Ma anche il mito scorre come una sotto-traccia potente per chi abbia gli strumenti per decifrarlo. In Cassandra, ad esempio, che predice la caduta di Ilio – ma è condannata a rimanere inascoltata – sembra riflettersi la figura della fotoreporter che va istintivamente alla ricerca, per sua scelta, degli orrori conseguenti alla caduta del Muro di Berlino, ma non sa predire la sua stessa sventura.

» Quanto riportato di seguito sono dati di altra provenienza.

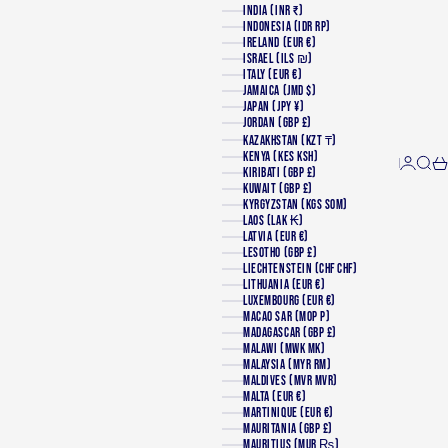
INDIA (INR ₹)
INDONESIA (IDR RP)
IRELAND (EUR €)
ISRAEL (ILS ₪)
ITALY (EUR €)
JAMAICA (JMD $)
JAPAN (JPY ¥)
JORDAN (GBP £)
KAZAKHSTAN (KZT ₸)
KENYA (KES KSH)
Login
Searc
Ca
KIRIBATI (GBP £)
KUWAIT (GBP £)
KYRGYZSTAN (KGS SOM)
LAOS (LAK ₭)
LATVIA (EUR €)
LESOTHO (GBP £)
LIECHTENSTEIN (CHF CHF)
LITHUANIA (EUR €)
LUXEMBOURG (EUR €)
MACAO SAR (MOP P)
MADAGASCAR (GBP £)
MALAWI (MWK MK)
MALAYSIA (MYR RM)
MALDIVES (MVR MVR)
MALTA (EUR €)
MARTINIQUE (EUR €)
MAURITANIA (GBP £)
MAURITIUS (MUR ₨)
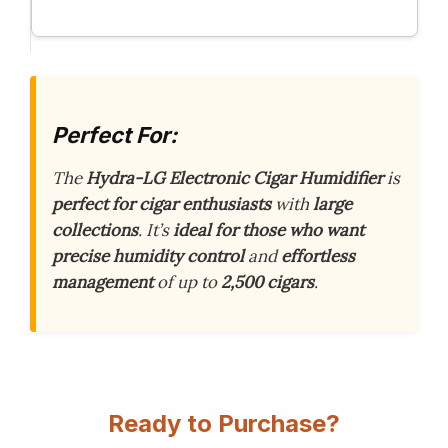
Perfect For:
The
Hydra-LG Electronic Cigar Humidifier
is
perfect for cigar enthusiasts
with
large
collections
. It’s
ideal for those who want
precise humidity control
and
effortless
management
of up to
2,500 cigars
.
Ready to Purchase?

E poi vi è Filottete, senza il cui arco non potrebbe cadere la città governata da Priamo, e che rappresenterebbe il pugno allo stomaco voluto da Rau, in ogni spettacolo, per risvegliare lo spettatore all’azione, privandolo delle certezze di far parte del pubblico. Eppure, quella ferita che Lardi si auto-infligge in video – pur non lasciando indifferenti, tanto è vero che alcuni spettatori accanto a me preferiscono alzarsi e andarsene – mortifica la sublimazione di cui è maestro il teatro. Infatti, laddove per il cinema-verità può essere indispensabile usare attori non professionisti o riprendere un tossicodipendente mentre si inietta l’eroina, il teatro ha ben altri strumenti – per comunicare emozioni e dubbi o provocare la catarsi – che sono propri della finzione teatrale.
La visione dell’autore sembra, del resto, coincidere totalmente con quella occidentale e, a tratti, si percepisce quasi un velato odio verso i musulmani e la cultura islamica – non solamente millenaria, ma che ha una dimensione mistica, nel sufismo, che arriva a chiamare Dio, Bellezza, ossia Jamīl. Purtroppo, in tempi di islamofobia, approcciarsi all’altro da sé con maggiore rispetto quando si è certi della propria verità, unica e sola, diventa difficile se non impossibile.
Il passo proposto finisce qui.